Récemment, Seri Levi et son mari Michael Nadav ont co-organisé, avec Abba, un échange de langue hébraïque-arabique à Barzakh. Une publicité Instagram annonçant l'événement a fait sensation parmi une partie du public anti zionniste de Barzakh.

« Je pense que le judéo-arabique et le judéo-persan seraient tout à fait bien, mais l'hébreu n'était pas une langue parlée jusqu'à ce que les sionistes s'asseyaient littéralement et ne composent des mots modernes pour le transformer en leur langue coloniale », a commenté un utilisateur, à hauteur de 56 likes. Certains commentateurs ont appelé Barzakh à annuler l'événement.

Abba a déclaré que les commentaires négatifs le faisaient doubler sur la tenue de l'échange linguistique. «Il y a dans la jeune génération arabe, les enfants qui sont nés ici aux États-Unis», a-t-il dit, «une idée que vous ne pouvez pas vous asseoir avec un Israélien dans la même pièce», ou que les Juifs doivent passer un test décisif politique avant d'être accueillis. «Je suis le propriétaire de cet endroit et je dis que ce n'est pas le cas.»

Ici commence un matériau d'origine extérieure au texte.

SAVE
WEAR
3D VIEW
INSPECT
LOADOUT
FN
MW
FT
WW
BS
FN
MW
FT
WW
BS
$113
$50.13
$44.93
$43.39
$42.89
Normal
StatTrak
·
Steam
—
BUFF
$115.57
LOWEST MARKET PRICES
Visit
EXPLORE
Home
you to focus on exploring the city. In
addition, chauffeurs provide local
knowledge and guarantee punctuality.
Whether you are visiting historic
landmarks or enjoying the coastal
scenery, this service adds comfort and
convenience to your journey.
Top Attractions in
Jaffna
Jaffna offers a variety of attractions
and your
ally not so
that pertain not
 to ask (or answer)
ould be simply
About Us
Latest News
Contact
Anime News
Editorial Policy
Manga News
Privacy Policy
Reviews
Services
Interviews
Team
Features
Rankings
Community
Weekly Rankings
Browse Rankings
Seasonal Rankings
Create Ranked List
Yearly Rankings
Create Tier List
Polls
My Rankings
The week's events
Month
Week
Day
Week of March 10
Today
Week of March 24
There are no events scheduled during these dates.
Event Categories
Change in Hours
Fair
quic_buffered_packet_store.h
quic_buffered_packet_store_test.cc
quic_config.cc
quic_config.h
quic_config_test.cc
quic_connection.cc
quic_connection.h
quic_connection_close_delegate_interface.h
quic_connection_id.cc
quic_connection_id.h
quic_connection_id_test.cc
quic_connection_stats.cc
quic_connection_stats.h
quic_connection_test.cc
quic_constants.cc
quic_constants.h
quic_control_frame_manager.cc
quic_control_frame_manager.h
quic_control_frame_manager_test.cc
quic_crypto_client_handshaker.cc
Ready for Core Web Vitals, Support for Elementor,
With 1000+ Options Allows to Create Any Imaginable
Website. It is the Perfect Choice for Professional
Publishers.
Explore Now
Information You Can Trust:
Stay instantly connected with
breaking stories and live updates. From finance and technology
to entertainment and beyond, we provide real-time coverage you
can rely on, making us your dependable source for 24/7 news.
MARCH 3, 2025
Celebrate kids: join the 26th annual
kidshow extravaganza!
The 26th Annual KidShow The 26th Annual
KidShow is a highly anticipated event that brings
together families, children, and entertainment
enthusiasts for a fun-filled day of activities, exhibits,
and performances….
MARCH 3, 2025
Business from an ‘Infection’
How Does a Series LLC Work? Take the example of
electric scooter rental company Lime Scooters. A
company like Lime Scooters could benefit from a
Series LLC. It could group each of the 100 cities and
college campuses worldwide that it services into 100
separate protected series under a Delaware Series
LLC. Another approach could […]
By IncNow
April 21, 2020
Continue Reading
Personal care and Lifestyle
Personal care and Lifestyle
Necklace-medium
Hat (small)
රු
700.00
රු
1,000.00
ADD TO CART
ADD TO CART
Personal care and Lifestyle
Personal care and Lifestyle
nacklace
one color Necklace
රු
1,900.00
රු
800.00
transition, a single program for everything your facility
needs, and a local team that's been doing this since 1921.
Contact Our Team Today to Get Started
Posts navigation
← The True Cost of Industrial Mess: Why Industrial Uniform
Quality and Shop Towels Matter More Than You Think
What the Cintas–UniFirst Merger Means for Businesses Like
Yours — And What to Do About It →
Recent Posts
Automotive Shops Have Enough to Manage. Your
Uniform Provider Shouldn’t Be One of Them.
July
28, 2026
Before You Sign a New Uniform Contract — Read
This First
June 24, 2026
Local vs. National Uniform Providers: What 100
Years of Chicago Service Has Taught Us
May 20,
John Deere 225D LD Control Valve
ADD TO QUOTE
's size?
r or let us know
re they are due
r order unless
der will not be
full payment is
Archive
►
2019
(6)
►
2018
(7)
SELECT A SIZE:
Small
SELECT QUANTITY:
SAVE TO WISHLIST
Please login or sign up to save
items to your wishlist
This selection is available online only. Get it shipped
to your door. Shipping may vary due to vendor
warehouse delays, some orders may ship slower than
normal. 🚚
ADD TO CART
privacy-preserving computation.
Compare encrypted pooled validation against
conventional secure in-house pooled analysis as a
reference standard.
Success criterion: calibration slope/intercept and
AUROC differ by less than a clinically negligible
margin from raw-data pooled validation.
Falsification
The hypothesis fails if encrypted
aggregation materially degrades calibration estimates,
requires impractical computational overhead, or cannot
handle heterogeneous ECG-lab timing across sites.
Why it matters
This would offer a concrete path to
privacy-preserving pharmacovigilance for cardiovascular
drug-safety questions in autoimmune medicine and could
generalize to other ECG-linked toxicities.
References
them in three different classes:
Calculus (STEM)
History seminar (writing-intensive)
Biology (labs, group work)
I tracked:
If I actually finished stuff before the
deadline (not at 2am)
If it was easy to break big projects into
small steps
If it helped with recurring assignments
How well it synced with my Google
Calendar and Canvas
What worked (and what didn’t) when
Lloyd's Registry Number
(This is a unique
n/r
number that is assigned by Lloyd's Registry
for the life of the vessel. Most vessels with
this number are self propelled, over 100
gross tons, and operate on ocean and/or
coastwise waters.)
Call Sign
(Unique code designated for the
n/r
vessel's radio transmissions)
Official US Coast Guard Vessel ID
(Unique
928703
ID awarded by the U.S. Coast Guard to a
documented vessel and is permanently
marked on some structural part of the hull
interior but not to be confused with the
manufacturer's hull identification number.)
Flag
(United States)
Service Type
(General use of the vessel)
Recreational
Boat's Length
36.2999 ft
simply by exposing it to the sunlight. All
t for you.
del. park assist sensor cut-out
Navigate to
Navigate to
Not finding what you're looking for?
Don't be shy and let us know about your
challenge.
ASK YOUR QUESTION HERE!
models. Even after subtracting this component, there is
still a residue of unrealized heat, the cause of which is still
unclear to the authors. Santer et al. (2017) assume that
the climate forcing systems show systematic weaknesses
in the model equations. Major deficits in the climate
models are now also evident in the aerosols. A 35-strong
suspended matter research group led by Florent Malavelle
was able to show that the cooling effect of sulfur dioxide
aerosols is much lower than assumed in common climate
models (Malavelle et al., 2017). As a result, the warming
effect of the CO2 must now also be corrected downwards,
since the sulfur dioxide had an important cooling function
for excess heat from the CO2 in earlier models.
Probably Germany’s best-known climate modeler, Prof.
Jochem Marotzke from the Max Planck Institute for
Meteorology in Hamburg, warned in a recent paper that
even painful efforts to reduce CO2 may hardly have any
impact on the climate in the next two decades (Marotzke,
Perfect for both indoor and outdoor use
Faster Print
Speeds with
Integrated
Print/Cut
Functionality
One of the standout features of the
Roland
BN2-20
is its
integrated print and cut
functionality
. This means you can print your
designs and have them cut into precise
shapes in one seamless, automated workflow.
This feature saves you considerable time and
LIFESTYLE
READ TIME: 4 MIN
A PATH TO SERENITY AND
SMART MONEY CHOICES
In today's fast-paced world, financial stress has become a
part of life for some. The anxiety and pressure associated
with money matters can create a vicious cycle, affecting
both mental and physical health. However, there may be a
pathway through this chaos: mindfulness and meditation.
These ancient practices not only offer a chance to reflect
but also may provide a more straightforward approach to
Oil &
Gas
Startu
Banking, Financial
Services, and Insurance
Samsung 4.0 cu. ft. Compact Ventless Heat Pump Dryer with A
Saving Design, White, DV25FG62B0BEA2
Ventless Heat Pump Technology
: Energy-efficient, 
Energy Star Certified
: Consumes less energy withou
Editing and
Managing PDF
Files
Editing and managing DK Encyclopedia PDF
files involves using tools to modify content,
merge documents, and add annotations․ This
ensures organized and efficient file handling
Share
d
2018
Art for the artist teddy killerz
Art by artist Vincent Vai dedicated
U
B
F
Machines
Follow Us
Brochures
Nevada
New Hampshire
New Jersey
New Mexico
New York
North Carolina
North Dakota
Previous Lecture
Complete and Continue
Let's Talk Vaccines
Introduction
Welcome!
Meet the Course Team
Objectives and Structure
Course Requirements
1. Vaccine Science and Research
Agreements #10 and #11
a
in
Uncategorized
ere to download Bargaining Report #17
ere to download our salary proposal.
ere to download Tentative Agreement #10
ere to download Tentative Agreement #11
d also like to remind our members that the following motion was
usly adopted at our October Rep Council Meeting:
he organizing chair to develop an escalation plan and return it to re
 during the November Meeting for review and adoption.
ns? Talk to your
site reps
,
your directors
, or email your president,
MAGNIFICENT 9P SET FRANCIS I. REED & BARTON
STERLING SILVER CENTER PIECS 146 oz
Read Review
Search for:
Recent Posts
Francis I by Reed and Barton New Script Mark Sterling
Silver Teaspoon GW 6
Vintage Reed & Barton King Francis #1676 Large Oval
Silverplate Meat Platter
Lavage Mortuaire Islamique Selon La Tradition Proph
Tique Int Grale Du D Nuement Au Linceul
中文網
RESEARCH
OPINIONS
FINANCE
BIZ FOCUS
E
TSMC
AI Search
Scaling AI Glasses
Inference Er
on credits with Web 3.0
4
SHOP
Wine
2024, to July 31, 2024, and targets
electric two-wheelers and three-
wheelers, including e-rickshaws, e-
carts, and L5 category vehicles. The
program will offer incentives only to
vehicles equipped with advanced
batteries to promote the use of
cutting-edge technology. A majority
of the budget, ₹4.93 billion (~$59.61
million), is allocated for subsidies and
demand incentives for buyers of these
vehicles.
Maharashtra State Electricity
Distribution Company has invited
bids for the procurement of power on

« S'asseoir avec un israélien ne signifie pas que nous allons être des lâches ou des traîtres », a-t-il déclaré. « Si vous avez du bœuf avec quelqu'un, vous devez savoir qui est qui, quelle est sa force, quelle est sa faiblesse. Peut-être qu'il y a un malentendu. Peut-être qu'il y a une issue. Je crois vraiment que la seule façon de briser le cycle de la violence est de s'asseoir à la même table et de le résoudre. »

«C'est une déclaration simple: les gens doivent s'asseoir dans une pièce et parler. Mais vous perdez des affaires.»

Et s'il le fait? « J'ai commencé à zéro et je peux recommencer à zéro », a-t-il déclaré.